Luke Trengrove, who runs pigs at Glen Huon, feared he would have to call time if the abattoir closes.
“It’s disappointing, unless someone takes over the abattoir we will be shutting up shop,” Mr Trengrove said.
“It feels like a kick in the guts, but we have to be realistic and business decisions are made. Let’s hope someone takes it over.”
Mr Trengrove’s White Grove Farm focuses on Wessex Saddleback pigs grown slowly to maximise flavour and to minimise fat.
“Sending the animals a long distance to be processed is not what we set out to do to our livestock. It’s not a viable option for me to send my pigs to Devonport for processing.”
Every fortnight White Grove Farm sends about three to six pigs to Cradoc, with the Devonport works the only other option for pigs.

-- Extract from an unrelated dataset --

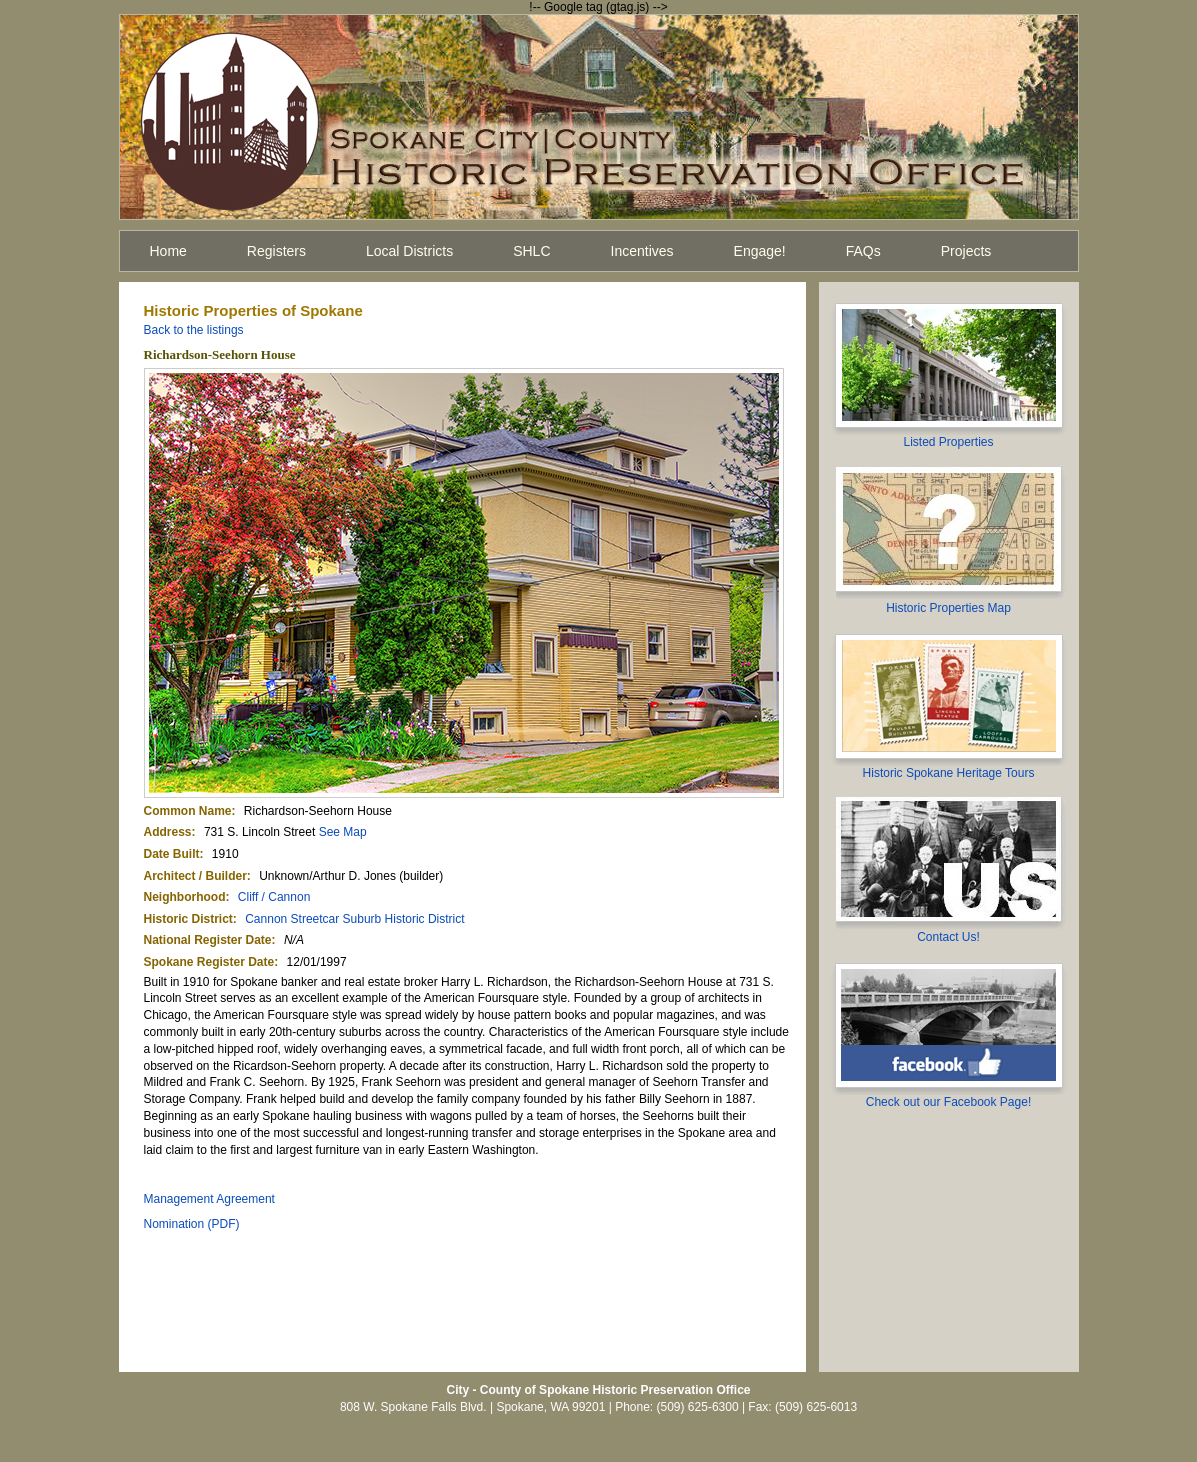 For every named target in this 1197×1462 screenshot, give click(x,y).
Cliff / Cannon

Rex Williams from Kelty Farm, an organic enterprise at Woodbridge, said the situation with the abattoir had caused a cash flow shortage for his business.
“The closure will have a dramatic effect on our business. The Cradoc abattoir is a critical part of our operation,” Mr Williams said.
The farm produces Black Angus beef, free range Berkshire and Wessex Saddleback pigs and grows organic fruit.
“Any processing of our livestock has effectively stopped for us, but the abattoir is continuing with traditional kills,” Mr Williams said.
“We are anxious someone will take on the abattoir.”
Mr Williams said his customers were disappointed about the possible demise of the abattoir and the impact on his livestock.
“For the moment our stock are getting fatter.”
Closing Cradoc will leave Gretna Quality Meats north of Hobart as the sole commercial abattoir in the state’s South.
Gretna operator Michael Munning said his operation was going along well.
He believes someone will take on the Cradoc works and keep it running.
“However, if it doesn't stay open we can take private stock for processing,” Mr Munning said.
James Lord, who owns Huon Valley Meat Company, hopes a new buyer might take on the business. The company employs 15 people.